Task instructions: Skip the images. Copy the records exactly as written.

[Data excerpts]
══════════════════════════════
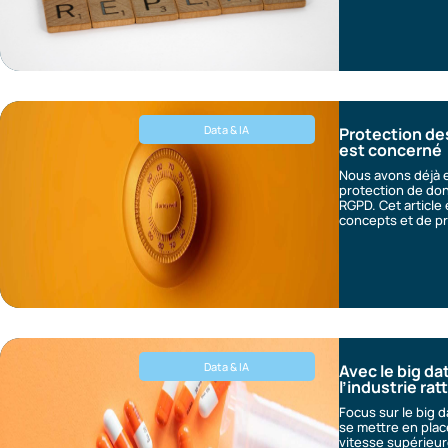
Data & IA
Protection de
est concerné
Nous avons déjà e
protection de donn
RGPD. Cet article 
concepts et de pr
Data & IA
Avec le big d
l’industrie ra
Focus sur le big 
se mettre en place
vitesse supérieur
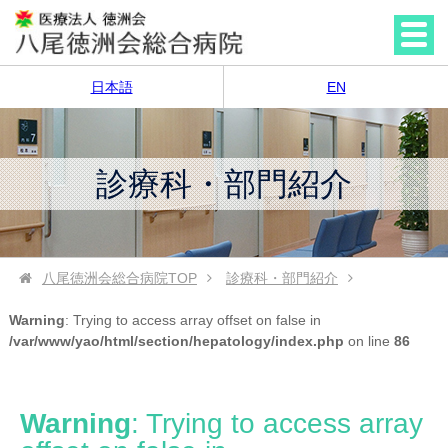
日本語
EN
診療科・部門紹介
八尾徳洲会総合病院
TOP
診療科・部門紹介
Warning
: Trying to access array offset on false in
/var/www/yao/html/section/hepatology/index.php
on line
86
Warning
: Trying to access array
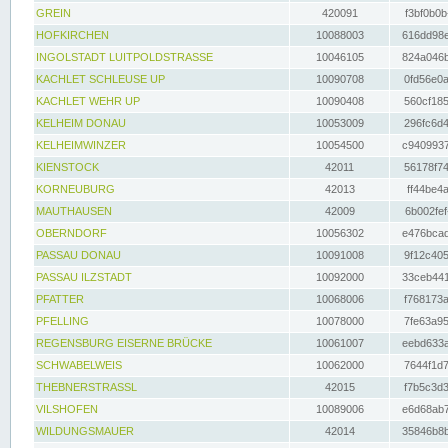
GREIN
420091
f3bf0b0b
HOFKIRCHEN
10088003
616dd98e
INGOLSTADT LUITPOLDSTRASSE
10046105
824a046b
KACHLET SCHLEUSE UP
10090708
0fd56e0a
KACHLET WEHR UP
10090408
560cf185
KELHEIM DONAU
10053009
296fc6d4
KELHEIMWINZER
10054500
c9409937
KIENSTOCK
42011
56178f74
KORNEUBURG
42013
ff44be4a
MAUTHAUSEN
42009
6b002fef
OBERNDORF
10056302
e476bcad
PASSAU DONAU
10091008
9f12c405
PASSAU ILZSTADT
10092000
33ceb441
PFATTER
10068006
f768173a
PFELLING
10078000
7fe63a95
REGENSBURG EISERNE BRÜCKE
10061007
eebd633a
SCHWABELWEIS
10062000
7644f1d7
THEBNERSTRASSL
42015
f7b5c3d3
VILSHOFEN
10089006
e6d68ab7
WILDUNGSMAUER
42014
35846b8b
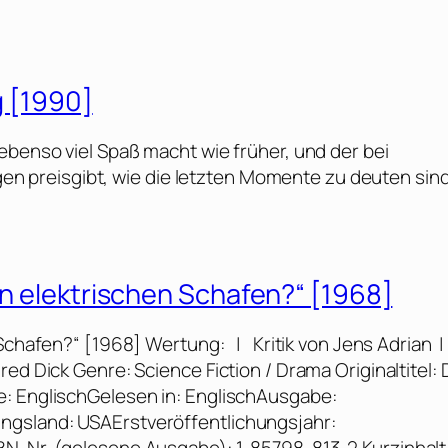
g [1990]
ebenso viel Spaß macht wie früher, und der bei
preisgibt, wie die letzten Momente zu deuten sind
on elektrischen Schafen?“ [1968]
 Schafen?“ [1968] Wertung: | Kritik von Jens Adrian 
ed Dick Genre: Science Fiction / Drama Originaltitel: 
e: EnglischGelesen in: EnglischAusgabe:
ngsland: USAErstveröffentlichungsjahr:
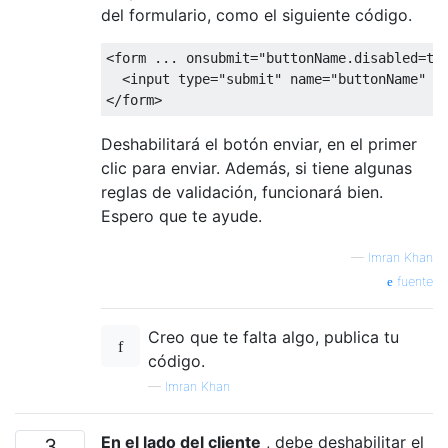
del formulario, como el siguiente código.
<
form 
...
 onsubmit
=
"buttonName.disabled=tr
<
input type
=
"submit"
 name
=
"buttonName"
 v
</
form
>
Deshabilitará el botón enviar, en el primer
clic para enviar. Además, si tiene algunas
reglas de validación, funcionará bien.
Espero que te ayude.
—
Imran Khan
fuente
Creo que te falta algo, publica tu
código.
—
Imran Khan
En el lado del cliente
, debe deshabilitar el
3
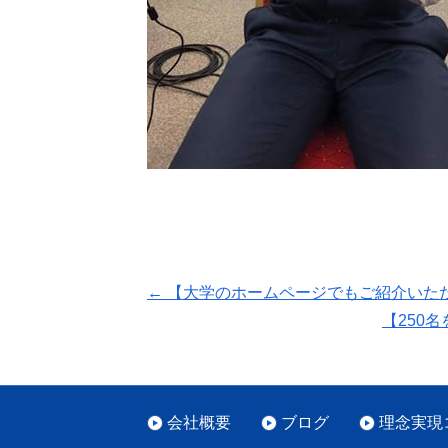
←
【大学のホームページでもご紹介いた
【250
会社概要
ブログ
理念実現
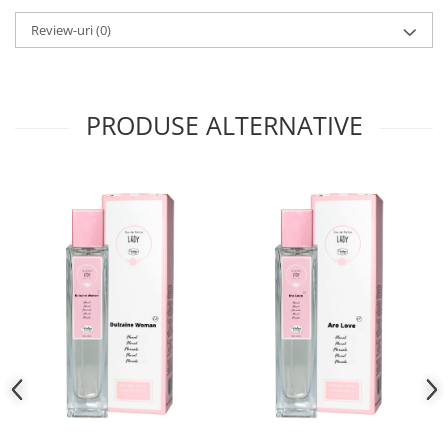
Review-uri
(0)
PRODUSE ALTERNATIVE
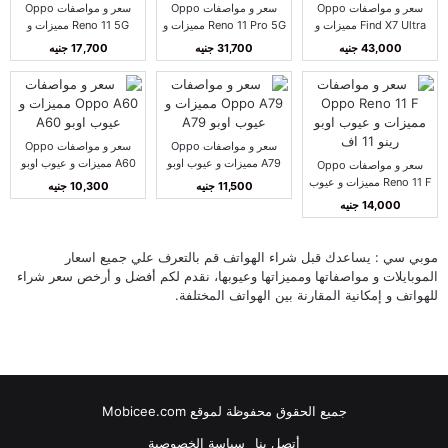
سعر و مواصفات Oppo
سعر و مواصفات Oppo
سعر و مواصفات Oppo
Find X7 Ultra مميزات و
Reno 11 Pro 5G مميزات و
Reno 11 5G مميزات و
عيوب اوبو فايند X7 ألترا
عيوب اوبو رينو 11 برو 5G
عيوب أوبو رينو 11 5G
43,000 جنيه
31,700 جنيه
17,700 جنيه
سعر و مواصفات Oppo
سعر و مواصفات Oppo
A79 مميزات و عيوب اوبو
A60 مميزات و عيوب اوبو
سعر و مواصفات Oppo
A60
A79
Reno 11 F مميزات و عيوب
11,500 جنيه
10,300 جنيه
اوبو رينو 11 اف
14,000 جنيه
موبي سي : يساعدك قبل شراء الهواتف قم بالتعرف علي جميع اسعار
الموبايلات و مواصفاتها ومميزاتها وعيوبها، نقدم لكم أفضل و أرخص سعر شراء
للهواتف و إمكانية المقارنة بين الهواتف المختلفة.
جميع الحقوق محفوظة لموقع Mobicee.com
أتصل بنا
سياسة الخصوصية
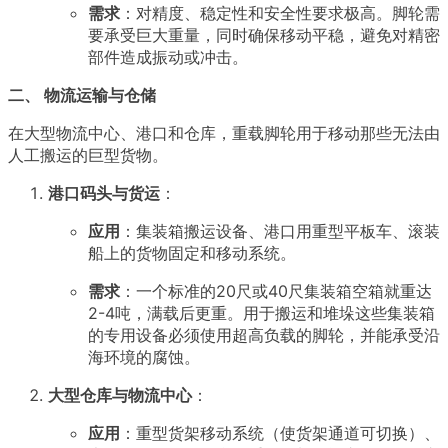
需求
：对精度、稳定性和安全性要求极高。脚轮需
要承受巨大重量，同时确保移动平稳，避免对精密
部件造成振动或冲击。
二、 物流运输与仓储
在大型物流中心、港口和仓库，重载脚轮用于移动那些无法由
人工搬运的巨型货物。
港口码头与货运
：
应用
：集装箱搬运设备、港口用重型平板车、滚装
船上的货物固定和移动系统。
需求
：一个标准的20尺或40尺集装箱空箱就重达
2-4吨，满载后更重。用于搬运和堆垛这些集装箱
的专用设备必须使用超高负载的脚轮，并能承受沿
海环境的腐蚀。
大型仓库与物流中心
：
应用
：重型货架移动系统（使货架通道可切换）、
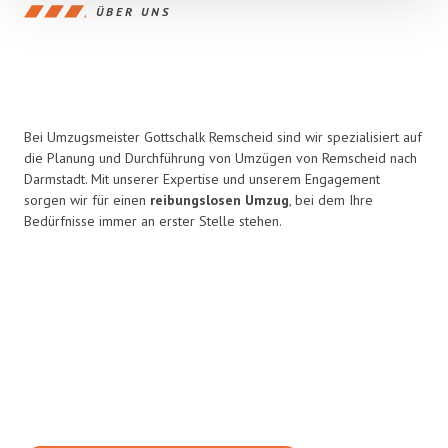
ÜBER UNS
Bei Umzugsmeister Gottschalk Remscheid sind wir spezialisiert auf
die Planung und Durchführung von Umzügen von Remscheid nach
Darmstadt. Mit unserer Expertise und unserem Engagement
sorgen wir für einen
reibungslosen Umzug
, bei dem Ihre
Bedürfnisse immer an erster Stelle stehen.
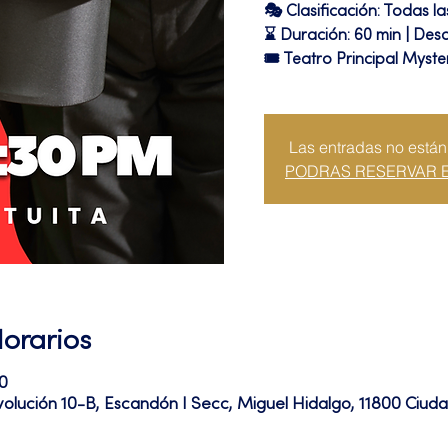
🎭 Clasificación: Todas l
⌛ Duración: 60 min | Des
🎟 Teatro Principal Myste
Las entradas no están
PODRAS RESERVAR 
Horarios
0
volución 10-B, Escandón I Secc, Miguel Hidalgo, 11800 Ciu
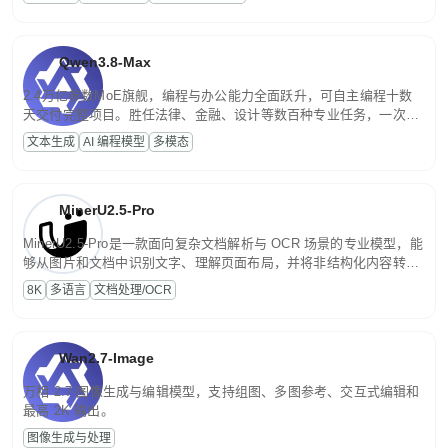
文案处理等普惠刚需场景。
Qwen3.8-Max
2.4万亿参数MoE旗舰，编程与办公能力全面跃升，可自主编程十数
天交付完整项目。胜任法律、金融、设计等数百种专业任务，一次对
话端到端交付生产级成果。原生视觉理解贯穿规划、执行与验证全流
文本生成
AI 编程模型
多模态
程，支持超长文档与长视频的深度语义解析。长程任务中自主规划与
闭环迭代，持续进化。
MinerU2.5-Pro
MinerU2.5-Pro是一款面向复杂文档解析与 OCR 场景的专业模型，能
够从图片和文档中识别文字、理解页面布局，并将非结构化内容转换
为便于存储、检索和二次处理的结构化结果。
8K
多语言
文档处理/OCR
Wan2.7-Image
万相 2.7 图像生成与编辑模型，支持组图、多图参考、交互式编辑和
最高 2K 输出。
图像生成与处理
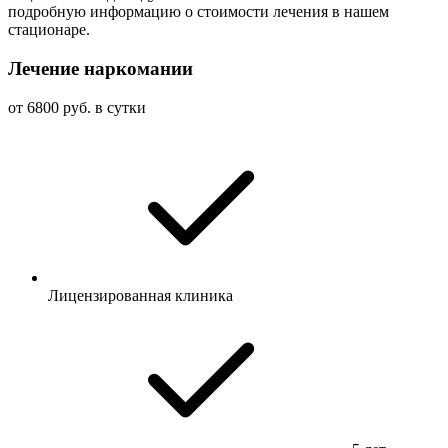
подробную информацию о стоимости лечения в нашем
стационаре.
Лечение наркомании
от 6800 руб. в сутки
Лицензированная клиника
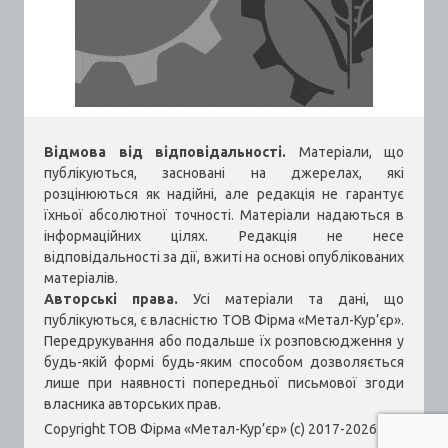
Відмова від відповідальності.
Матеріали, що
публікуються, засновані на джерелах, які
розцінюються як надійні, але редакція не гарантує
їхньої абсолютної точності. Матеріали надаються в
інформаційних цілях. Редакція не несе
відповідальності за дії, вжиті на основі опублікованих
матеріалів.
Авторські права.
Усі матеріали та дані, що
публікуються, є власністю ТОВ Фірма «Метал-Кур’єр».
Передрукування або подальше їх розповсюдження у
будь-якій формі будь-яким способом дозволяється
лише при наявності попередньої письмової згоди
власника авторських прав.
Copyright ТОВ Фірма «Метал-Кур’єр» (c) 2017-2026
══════════════════════════════
Response box:
Data & IA
Protection de
est concerné
Nous avons déjà e
protection de donn
RGPD. Cet article 
concepts et de pr
Data & IA
Avec le big d
l’industrie ra
Focus sur le big 
se mettre en place
vitesse supérieur
日本語
EN
診療科・部門紹介
八尾徳洲会総合病院
TOP
診療科・部門紹介
Warning
: Trying to access array offset on false in
/var/www/yao/html/section/hepatology/index.php
on line
86
Warning
: Trying to access array
GREIN
420091
f3bf0b0b
HOFKIRCHEN
10088003
616dd98e
INGOLSTADT LUITPOLDSTRASSE
10046105
824a046b
KACHLET SCHLEUSE UP
10090708
0fd56e0a
KACHLET WEHR UP
10090408
560cf185
KELHEIM DONAU
10053009
296fc6d4
KELHEIMWINZER
10054500
c9409937
KIENSTOCK
42011
56178f74
KORNEUBURG
42013
ff44be4a
MAUTHAUSEN
42009
6b002fef
OBERNDORF
10056302
e476bcad
PASSAU DONAU
10091008
9f12c405
PASSAU ILZSTADT
10092000
33ceb441
PFATTER
10068006
f768173a
PFELLING
10078000
7fe63a95
REGENSBURG EISERNE BRÜCKE
10061007
eebd633a
SCHWABELWEIS
10062000
7644f1d7
THEBNERSTRASSL
42015
f7b5c3d3
VILSHOFEN
10089006
e6d68ab7
WILDUNGSMAUER
42014
35846b8b
g [1990]
ebenso viel Spaß macht wie früher, und der bei
preisgibt, wie die letzten Momente zu deuten sind
on elektrischen Schafen?“ [1968]
 Schafen?“ [1968] Wertung: | Kritik von Jens Adrian 
ed Dick Genre: Science Fiction / Drama Originaltitel: 
e: EnglischGelesen in: EnglischAusgabe:
ngsland: USAErstveröffentlichungsjahr:
del formulario, como el siguiente código.
<
form 
...
 onsubmit
=
"buttonName.disabled=tr
<
input type
=
"submit"
 name
=
"buttonName"
 v
</
form
>
Deshabilitará el botón enviar, en el primer
clic para enviar. Además, si tiene algunas
reglas de validación, funcionará bien.
Espero que te ayude.
—
Imran Khan
fuente
Creo que te falta algo, publica tu
código.
—
Imran Khan
En el lado del cliente
, debe deshabilitar el
3
←
【大学のホームページでもご紹介いた
【250
会社概要
ブログ
理念実現
Review-uri
(0)
PRODUSE ALTERNATIVE
سعر و مواصفات Oppo
سعر و مواصفات Oppo
سعر و مواصفات Oppo
Find X7 Ultra مميزات و
Reno 11 Pro 5G مميزات و
Reno 11 5G مميزات و
عيوب اوبو فايند X7 ألترا
عيوب اوبو رينو 11 برو 5G
عيوب أوبو رينو 11 5G
43,000 جنيه
31,700 جنيه
17,700 جنيه
سعر و مواصفات Oppo
سعر و مواصفات Oppo
A79 مميزات و عيوب اوبو
A60 مميزات و عيوب اوبو
سعر و مواصفات Oppo
A60
A79
Reno 11 F مميزات و عيوب
11,500 جنيه
10,300 جنيه
اوبو رينو 11 اف
14,000 جنيه
موبي سي : يساعدك قبل شراء الهواتف قم بالتعرف علي جميع اسعار
الموبايلات و مواصفاتها ومميزاتها وعيوبها، نقدم لكم أفضل و أرخص سعر شراء
للهواتف و إمكانية المقارنة بين الهواتف المختلفة.
جميع الحقوق محفوظة لموقع Mobicee.com
أتصل بنا
سياسة الخصوصية
需求
：对精度、稳定性和安全性要求极高。脚轮需
要承受巨大重量，同时确保移动平稳，避免对精密
部件造成振动或冲击。
二、 物流运输与仓储
在大型物流中心、港口和仓库，重载脚轮用于移动那些无法由
人工搬运的巨型货物。
港口码头与货运
：
应用
：集装箱搬运设备、港口用重型平板车、滚装
船上的货物固定和移动系统。
需求
：一个标准的20尺或40尺集装箱空箱就重达
2-4吨，满载后更重。用于搬运和堆垛这些集装箱
的专用设备必须使用超高负载的脚轮，并能承受沿
海环境的腐蚀。
大型仓库与物流中心
：
应用
：重型货架移动系统（使货架通道可切换）、
ÜBER UNS
Bei Umzugsmeister Gottschalk Remscheid sind wir spezialisiert auf
die Planung und Durchführung von Umzügen von Remscheid nach
Darmstadt. Mit unserer Expertise und unserem Engagement
sorgen wir für einen
reibungslosen Umzug
, bei dem Ihre
Bedürfnisse immer an erster Stelle stehen.
🎭 Clasificación: Todas l
⌛ Duración: 60 min | Des
🎟 Teatro Principal Myste
Las entradas no están
PODRAS RESERVAR 
Horarios
0
volución 10-B, Escandón I Secc, Miguel Hidalgo, 11800 Ciu
文案处理等普惠刚需场景。
Qwen3.8-Max
2.4万亿参数MoE旗舰，编程与办公能力全面跃升，可自主编程十数
天交付完整项目。胜任法律、金融、设计等数百种专业任务，一次对
话端到端交付生产级成果。原生视觉理解贯穿规划、执行与验证全流
文本生成
AI 编程模型
多模态
程，支持超长文档与长视频的深度语义解析。长程任务中自主规划与
闭环迭代，持续进化。
MinerU2.5-Pro
MinerU2.5-Pro是一款面向复杂文档解析与 OCR 场景的专业模型，能
够从图片和文档中识别文字、理解页面布局，并将非结构化内容转换
为便于存储、检索和二次处理的结构化结果。
8K
多语言
文档处理/OCR
Wan2.7-Image
万相 2.7 图像生成与编辑模型，支持组图、多图参考、交互式编辑和
最高 2K 输出。
图像生成与处理
подробную информацию о стоимости лечения в нашем
стационаре.
Лечение наркомании
от 6800 руб. в сутки
Лицензированная клиника
Відмова від відповідальності.
Матеріали, що
публікуються, засновані на джерелах, які
розцінюються як надійні, але редакція не гарантує
їхньої абсолютної точності. Матеріали надаються в
інформаційних цілях. Редакція не несе
відповідальності за дії, вжиті на основі опублікованих
матеріалів.
Авторські права.
Усі матеріали та дані, що
публікуються, є власністю ТОВ Фірма «Метал-Кур’єр».
Передрукування або подальше їх розповсюдження у
будь-якій формі будь-яким способом дозволяється
лише при наявності попередньої письмової згоди
власника авторських прав.
Copyright ТОВ Фірма «Метал-Кур’єр» (c) 2017-2026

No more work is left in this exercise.